Reliable Event Processing with Azure Functions

Q: What’s the best way to handle duplicate events in an at-least-once system?

To deal with duplicate events in an at-least-once system , use idempotency . Here's how it works: assign a unique identifier to every event. Then, before processing an event, check this identifier against a storage system to see if it has already been handled. If it has, skip processing; if not, proceed. This guarantees that each event is handled only once, even if it’s received multiple times.

Q: When should I choose Service Bus/Storage Queues vs. Event Hubs for reliability?

When deciding between Service Bus and Storage Queues , go with these options if you need reliable and ordered delivery along with transactional support . These are ideal for scenarios like payment workflows or job queues. Features such as FIFO (First In, First Out), sessions, and message transactions make them a great fit for cases where maintaining order and consistency is crucial. On the other hand, choose Event Hubs when your focus is on high-throughput, real-time event streaming . This is perfect for handling telemetry or managing big data scenarios where speed and scalability are more important than maintaining strict order or supporting transactions. The best choice will depend on the specific messaging needs of your application.

Missed events, duplicates, and processing failures can derail your system. Azure Functions, while powerful for event-driven architectures, doesn’t guarantee reliability on its own. To build a dependable event processing system, you need to address challenges like:

Message Loss: Unhandled exceptions can skip events entirely.
Duplicate Processing: At-least-once delivery can reprocess events unnecessarily.
Poison Messages: Repeated failures clog pipelines without proper handling.
Pointer Issues: Event streams may skip or duplicate events due to poor checkpointing.

Key Solutions:

Retry Policies: Use exponential backoff to handle transient errors.
Dead-Letter Queues: Safeguard against poison messages disrupting workflows.
Idempotency Keys: Prevent duplicates from causing errors downstream.
Checkpointing: Ensure no events are skipped during processing.
Monitoring: Tools like Application Insights provide visibility into failures and performance.

By combining these strategies, you can create resilient systems capable of handling failures, maintaining data consistency, and avoiding disruptions.

Event streaming app with Azure Functions, Event Hubs and Azure Cosmos DB - Episode 47

Common Challenges in Event Processing with Azure Functions

Event Stream Pointer Behavior and Impact on Data Processing

Azure Functions makes event processing easier, but it doesn’t guarantee reliability out of the box.

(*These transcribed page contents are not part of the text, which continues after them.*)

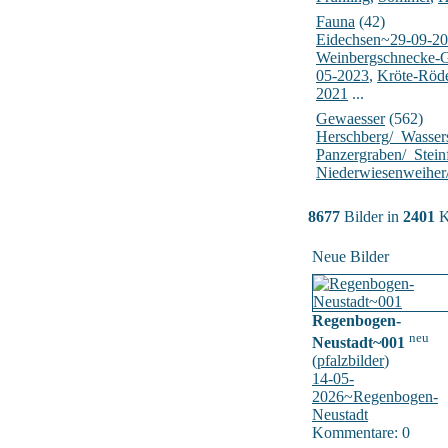
Fauna
(42)
Eidechsen~29-09-2
Weinbergschnecke-
05-2023
,
Kröte-Röd
2021
...
Gewaesser
(562)
Herschberg/_Wasser
Panzergraben/_Stein
Niederwiesenweiher
8677
Bilder in
2401
K
Neue Bilder
Regenbogen-
neu
Neustadt~001
(
pfalzbilder
)
14-05-
2026~Regenbogen-
Neustadt
Kommentare: 0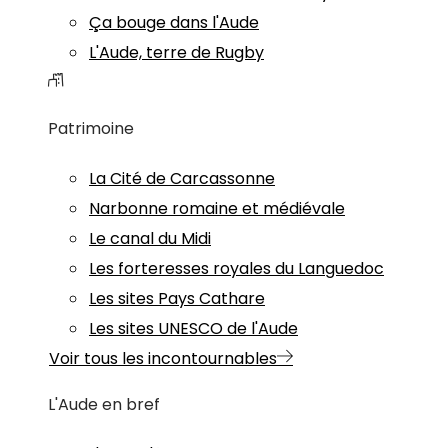
Ça bouge dans l'Aude
L'Aude, terre de Rugby
Patrimoine
La Cité de Carcassonne
Narbonne romaine et médiévale
Le canal du Midi
Les forteresses royales du Languedoc
Les sites Pays Cathare
Les sites UNESCO de l'Aude
Voir tous les incontournables
L'Aude en bref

Without careful handling, you might encounter issues like lost messages, duplicates, or processing gaps. Let’s break down some of the key challenges and how they can affect your system.

Message Loss and Unhandled Exceptions

One major issue is silent message loss caused by unhandled exceptions. If a function throws an unhandled exception, Azure Functions doesn’t retry the failed message. Instead, it moves on to the next batch. Microsoft’s documentation highlights this behavior: "Unhandled exceptions may cause you to lose messages. Executions that result in an exception will continue to progress the pointer" ^[1].

Jeff Hollan, a Senior Program Manager at Microsoft, demonstrated this in 2018. He processed 100,000 messages through an Event Hubs-triggered Azure Function and intentionally threw an exception every 100th message. Without a try/catch block, messages 100 through 112 were lost because the host checkpointed the batch, skipping over the failed messages. By adding a try/catch block and using the Polly library for retries, he ensured all 100,000 messages were processed successfully ^[3].

These processing gaps can lead to data inconsistencies downstream. Imagine an order confirmation email that never gets sent, an inventory update that’s skipped, or a payment notification that’s lost. Such errors can result in customer complaints and extra manual work to fix the issues.

Beyond message loss, duplicate processing is another challenge that requires attention.

At-Least-Once Delivery and Duplicate Messages

Azure Functions operates on an at-least-once delivery model, which means duplicate messages are a common occurrence. If a function execution fails - due to a timeout, host crash, or lost acknowledgment - the system reprocesses the same batch from the last successful checkpoint.

Jeff Hollan explained this behavior: "If a function doesn't complete execution, the offset pointer is never progressed, so the same messages will process again when a new instance begins to pull messages" ^[3]. This is a typical characteristic of distributed event processing.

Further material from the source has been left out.